## WHAT IS REQUIRED
Beginning with the line that holds "4 Серпня 2026" in the data below, give again every line through the one that holds "зіграємо 15-го серпня", exactly as written.

## DATASET EXCERPTS
Content starts

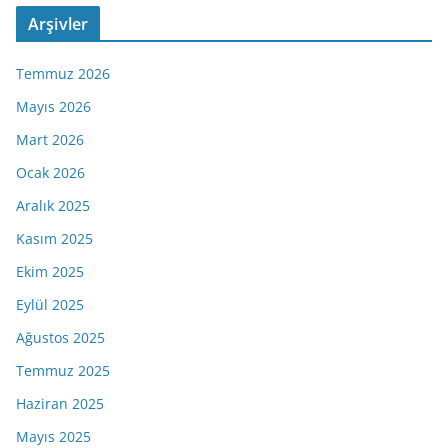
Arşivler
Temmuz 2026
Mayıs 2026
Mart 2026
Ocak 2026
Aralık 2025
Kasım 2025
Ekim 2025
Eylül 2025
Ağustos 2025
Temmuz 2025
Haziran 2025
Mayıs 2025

Content ends
Content starts

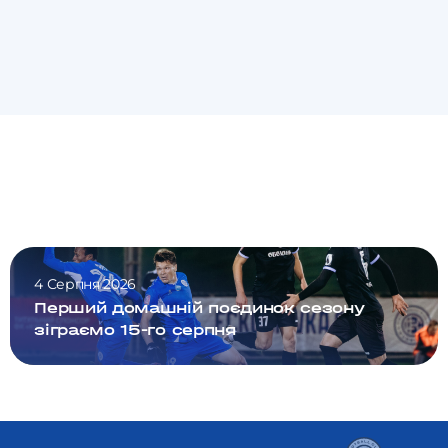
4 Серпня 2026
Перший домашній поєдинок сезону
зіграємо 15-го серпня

Content ends

## THE ANSWER
4 Серпня 2026
Перший домашній поєдинок сезону
зіграємо 15-го серпня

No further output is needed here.